■ TO DO:
Below this task are records; return each one exactly and omit its images.

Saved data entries
────────────────────
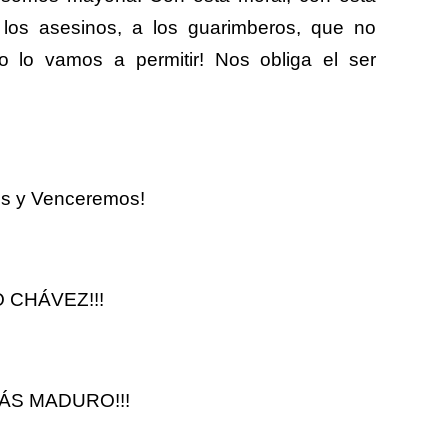
a los asesinos, a los guarimberos, que no
o lo vamos a permitir! Nos obliga el ser
mos y Venceremos!
 CHÁVEZ!!!
ÁS MADURO!!!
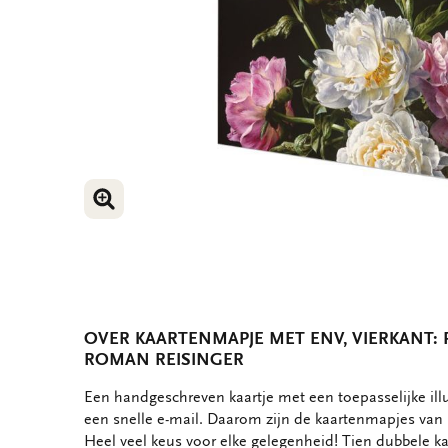
VERGROOT AFBEELDING
VERGROOT AFBEELDING
OVER KAARTENMAPJE MET ENV, VIERKANT: 
ROMAN REISINGER
OMSCHRIJVING
Een handgeschreven kaartje met een toepasselijke ill
een snelle e-mail. Daarom zijn de kaartenmapjes van B
Heel veel keus voor elke gelegenheid! Tien dubbele ka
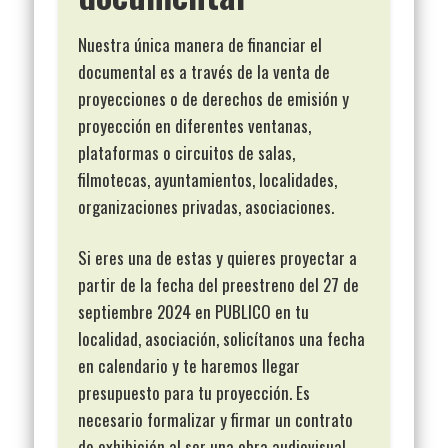
Nuestra única manera de financiar el
documental es a través de la venta de
proyecciones o de derechos de emisión y
proyección en diferentes ventanas,
plataformas o circuitos de salas,
filmotecas, ayuntamientos, localidades,
organizaciones privadas, asociaciones.
Si eres una de estas y quieres proyectar a
partir de la fecha del preestreno del 27 de
septiembre 2024 en PUBLICO en tu
localidad, asociación, solicítanos una fecha
en calendario y te haremos llegar
presupuesto para tu proyección. Es
necesario formalizar y firmar un contrato
de exhibición al ser una obra audiovisual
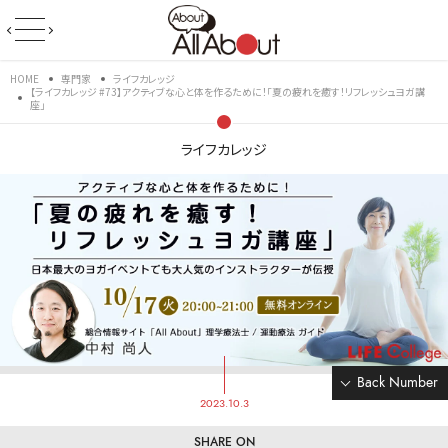
HOME
専門家
ライフカレッジ
【ライフカレッジ #73】アクティブな心と体を作るために！「夏の疲れを癒す！リフレッシュヨガ講
座」
ライフカレッジ
Back Number
2023.10.3
SHARE ON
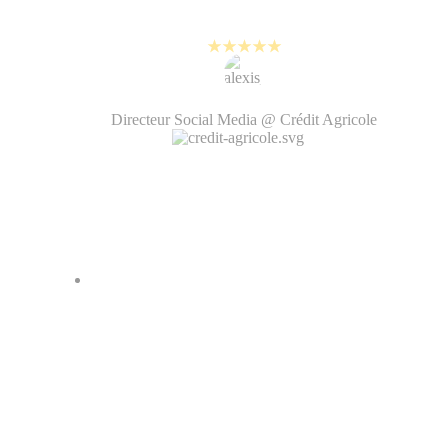
créé avec PlayPlay.
Alexis Bernard
Directeur Social Media @ Crédit Agricole
Je peux aujourd'hui faire du
montage vidéo et gérer facilement
les questions de charte graphique
avec mes collègues. Ca rend les
vidéos beaucoup plus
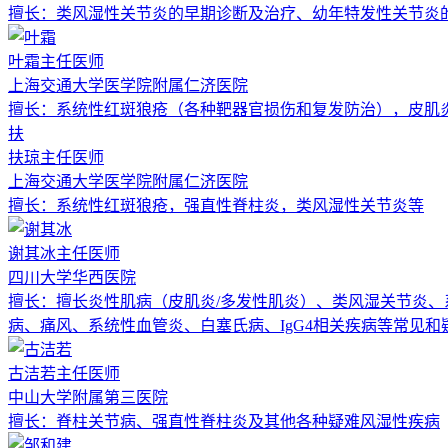
擅长：
类风湿性关节炎的早期诊断及治疗、幼年特发性关节炎
叶霜
主任医师
上海交通大学医学院附属仁济医院
擅长：
系统性红斑狼疮（各种靶器官损伤和复发防治），皮肌炎
扶
扶琼
主任医师
上海交通大学医学院附属仁济医院
擅长：
系统性红斑狼疮，强直性脊柱炎，类风湿性关节炎等
谢其冰
主任医师
四川大学华西医院
擅长：
擅长炎性肌病（皮肌炎/多发性肌炎）、类风湿关节炎、
病、痛风、系统性血管炎、白塞氏病、IgG4相关疾病等常见
古洁若
主任医师
中山大学附属第三医院
擅长：
脊柱关节病、强直性脊柱炎及其他各种疑难风湿性疾病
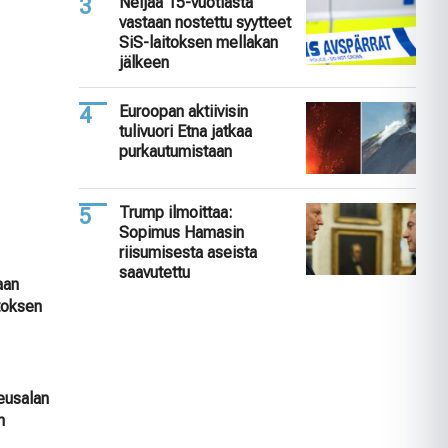
Neljää 15-vuotiasta
vastaan nostettu syytteet
SiS-laitoksen mellakan
jälkeen
Euroopan aktiivisin
tulivuori Etna jatkaa
purkautumistaan
Trump ilmoittaa:
Sopimus Hamasin
riisumisesta aseista
saavutettu
aan
itoksen
keusalan
n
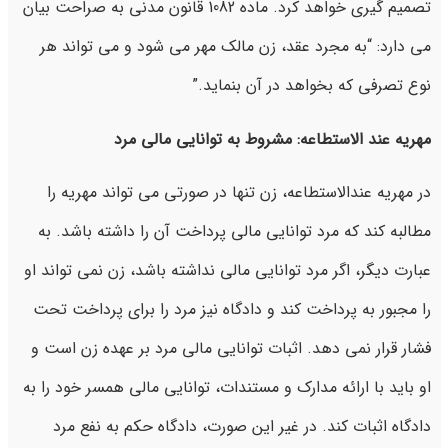
تصمیم گیری خواهد کرد. ماده 1082 قانون مدنی به صراحت بیان
می دارد: “به مجرد عقد، زن مالک مهر می شود و می تواند هر
نوع تصرفی که بخواهد در آن بنماید.”
مهریه عند الاستطاعه: مشروط به توانایی مالی مرد
در مهریه عندالاستطاعه، زن تنها در صورتی می تواند مهریه را
مطالبه کند که مرد توانایی مالی پرداخت آن را داشته باشد. به
عبارت دیگر، اگر مرد توانایی مالی نداشته باشد، زن نمی تواند او
را مجبور به پرداخت کند و دادگاه نیز مرد را برای پرداخت تحت
فشار قرار نمی دهد. اثبات توانایی مالی مرد بر عهده زن است و
او باید با ارائه مدارک و مستندات، توانایی مالی همسر خود را به
دادگاه اثبات کند. در غیر این صورت، دادگاه حکم به نفع مرد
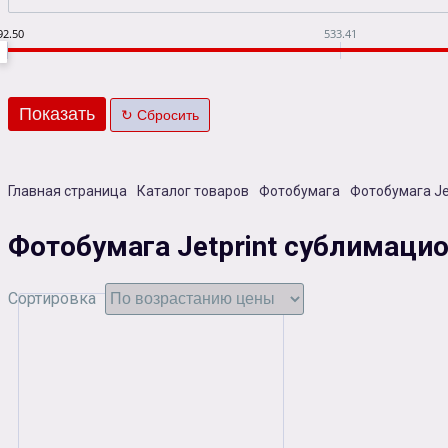
92.50
533.41
Главная страница
Каталог товаров
Фотобумага
Фотобумага Je
Фотобумага Jetprint сублимаци
Сортировка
────────────────────
■ OUTPUT FOR THIS EXERCISE:
a los asesinos, a los guarimberos, que no
o lo vamos a permitir! Nos obliga el ser
mos y Venceremos!
 CHÁVEZ!!!
ÁS MADURO!!!
VERGROOT AFBEELDING
VERGROOT AFBEELDING
OVER KAARTENMAPJE MET ENV, VIERKANT: 
ROMAN REISINGER
OMSCHRIJVING
Een handgeschreven kaartje met een toepasselijke ill
een snelle e-mail. Daarom zijn de kaartenmapjes van B
Heel veel keus voor elke gelegenheid! Tien dubbele ka
Nuestra única manera de financiar el
documental es a través de la venta de
proyecciones o de derechos de emisión y
proyección en diferentes ventanas,
plataformas o circuitos de salas,
filmotecas, ayuntamientos, localidades,
organizaciones privadas, asociaciones.
Si eres una de estas y quieres proyectar a
partir de la fecha del preestreno del 27 de
septiembre 2024 en PUBLICO en tu
localidad, asociación, solicítanos una fecha
en calendario y te haremos llegar
presupuesto para tu proyección. Es
necesario formalizar y firmar un contrato
de exhibición al ser una obra audiovisual
HOME
専門家
ライフカレッジ
【ライフカレッジ #73】アクティブな心と体を作るために！「夏の疲れを癒す！リフレッシュヨガ講
座」
ライフカレッジ
Back Number
2023.10.3
SHARE ON
créé avec PlayPlay.
Alexis Bernard
Directeur Social Media @ Crédit Agricole
Je peux aujourd'hui faire du
montage vidéo et gérer facilement
les questions de charte graphique
avec mes collègues. Ca rend les
vidéos beaucoup plus
擅长：
类风湿性关节炎的早期诊断及治疗、幼年特发性关节炎
叶霜
主任医师
上海交通大学医学院附属仁济医院
擅长：
系统性红斑狼疮（各种靶器官损伤和复发防治），皮肌炎
扶
扶琼
主任医师
上海交通大学医学院附属仁济医院
擅长：
系统性红斑狼疮，强直性脊柱炎，类风湿性关节炎等
谢其冰
主任医师
四川大学华西医院
擅长：
擅长炎性肌病（皮肌炎/多发性肌炎）、类风湿关节炎、
病、痛风、系统性血管炎、白塞氏病、IgG4相关疾病等常见
古洁若
主任医师
中山大学附属第三医院
擅长：
脊柱关节病、强直性脊柱炎及其他各种疑难风湿性疾病
Neljää 15-vuotiasta
vastaan nostettu syytteet
SiS-laitoksen mellakan
jälkeen
Euroopan aktiivisin
tulivuori Etna jatkaa
purkautumistaan
Trump ilmoittaa:
Sopimus Hamasin
riisumisesta aseista
saavutettu
aan
itoksen
keusalan
n
تصمیم گیری خواهد کرد. ماده 1082 قانون مدنی به صراحت بیان
می دارد: “به مجرد عقد، زن مالک مهر می شود و می تواند هر
نوع تصرفی که بخواهد در آن بنماید.”
مهریه عند الاستطاعه: مشروط به توانایی مالی مرد
در مهریه عندالاستطاعه، زن تنها در صورتی می تواند مهریه را
مطالبه کند که مرد توانایی مالی پرداخت آن را داشته باشد. به
عبارت دیگر، اگر مرد توانایی مالی نداشته باشد، زن نمی تواند او
را مجبور به پرداخت کند و دادگاه نیز مرد را برای پرداخت تحت
فشار قرار نمی دهد. اثبات توانایی مالی مرد بر عهده زن است و
او باید با ارائه مدارک و مستندات، توانایی مالی همسر خود را به
دادگاه اثبات کند. در غیر این صورت، دادگاه حکم به نفع مرد
92.50
533.41
Главная страница
Каталог товаров
Фотобумага
Фотобумага Je
Фотобумага Jetprint сублимаци
Сортировка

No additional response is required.